Por: Diana Castro Benetti

Máxima presencia

Fundamental tener presencia, dicen las abuelas, y de aquella que permita usar enaguas con vestidos de satín y zarcillos de filigrana. 

Presencia que insinúe elegancia y compostura, que abra paso a la amabilidad que cruce las piernas y mida las palabras antes de abrir las puertas. Esta presencia de la que hablan los viejos suele estar basada en caducos manuales para señoritas y en reglas de protocolo.

Pero, es de la otra presencia de la que hay que hacer recuento, de esa  que implica pararse en cualquier esquina, sin afán, y mirar alrededor para mirarse a uno mismo. La presencia no es sólo el traje correcto en el momento adecuado. Es el arte de saberse en el propio cuerpo en un instante; es estar incorporado y crear un espacio alrededor de sí mismo. Presencia es, por ejemplo, darse cuenta de que toda la mañana hemos pensado en un evento pasado y que quedamos tan colgados a la obsesión de lo que sucedió, que no dejamos de darle vueltas y más vueltas.

 Que sí y que no, que esto y que lo otro, vueltas  mentales  que nso hacemos en los quehaceres cotidianos.

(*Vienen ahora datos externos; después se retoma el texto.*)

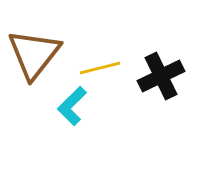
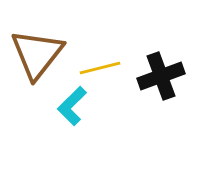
brown triangle: moved 3 px right
black cross: rotated 6 degrees clockwise
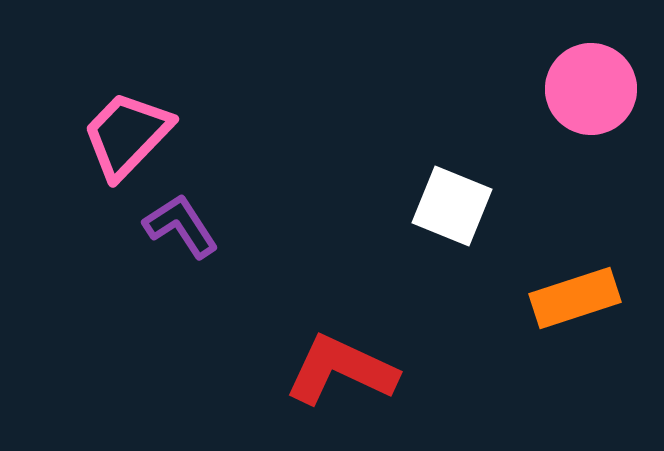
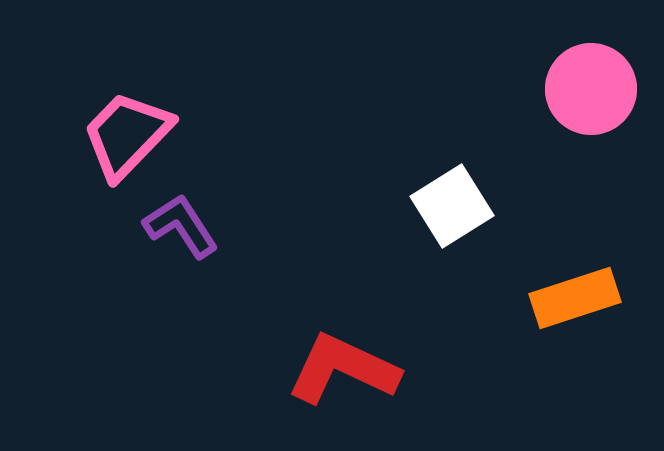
white square: rotated 36 degrees clockwise
red L-shape: moved 2 px right, 1 px up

Presencia es darse cuenta de que estamos lejos de lo que tenemos enfrente para quedarnos en lo de ayer. Es darnos cuenta que las emociones que se despiertan no son las de ahora, sino que vienen de los recuerdos y las memorias de otros momentos, tan lejos del momento presente que lo que se vive es la agitación, la rabia y la tristeza de un pasado remoto, que estorba, impide y debilita.

Pero es que presencia no es deshacerse del pasado a punta de matar las ilusiones o de dejarles a los otros la rabia bien envuelta con un grito cualquier día. Como presencia tampoco es recrearse en lo que haremos con la futura millonaria lotería, niregodearnos con bodas, hijos, ganancias y viajes que, creemos, han de llegar. Presencia es sólo la práctica real y concreta de aceptar el momento presente y de hacerle homenaje a ese pedacito de vida que vivimos y que está dispuesto para que sea pateado o saboreado.

 Decisión atiborrada de libertad es esa de saber que lo que somos sólo puede crecer desde el instante; decisión personal es observar qué tan presentes estamos ahora; decisión consciente es aceptar que el contacto con el presente es lo que nos libera del pasado y lo que nos abre una dimensión hacia un futuro real; decisión máxima es la de sentir la presencia que somos.